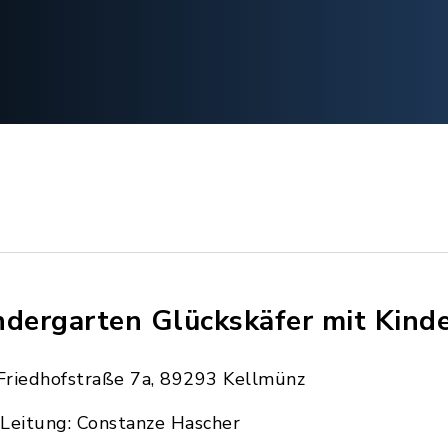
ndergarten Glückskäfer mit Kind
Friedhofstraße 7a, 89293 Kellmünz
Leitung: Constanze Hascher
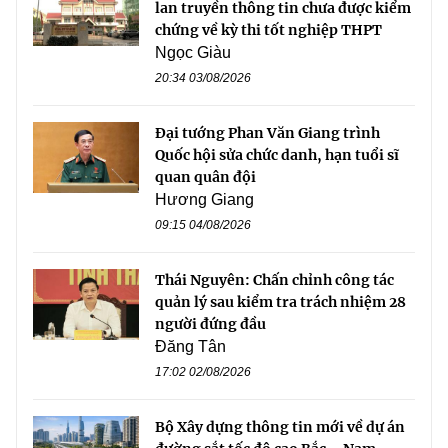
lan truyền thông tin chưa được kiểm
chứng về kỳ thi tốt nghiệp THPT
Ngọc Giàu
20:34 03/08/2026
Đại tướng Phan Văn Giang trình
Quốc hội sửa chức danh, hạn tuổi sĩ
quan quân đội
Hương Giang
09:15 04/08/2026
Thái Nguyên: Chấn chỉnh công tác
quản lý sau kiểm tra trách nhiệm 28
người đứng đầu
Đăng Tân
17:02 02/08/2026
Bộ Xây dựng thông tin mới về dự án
++++
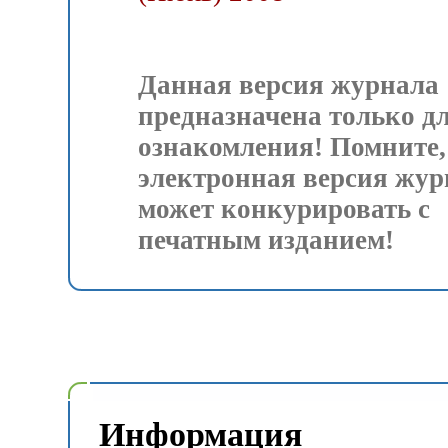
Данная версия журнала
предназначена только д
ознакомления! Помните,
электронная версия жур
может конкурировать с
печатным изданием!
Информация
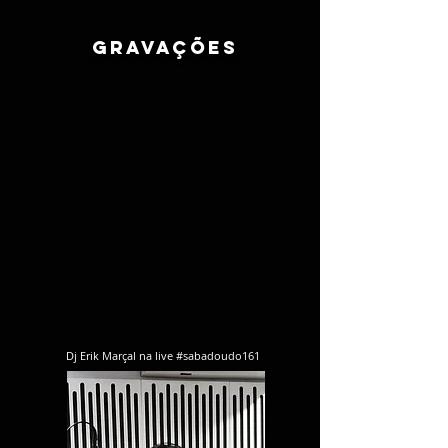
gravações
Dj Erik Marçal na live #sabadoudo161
++++
For every line of the entries above that holds "версия", add one to a tally, and report only the final count.

▸ **Response box**
2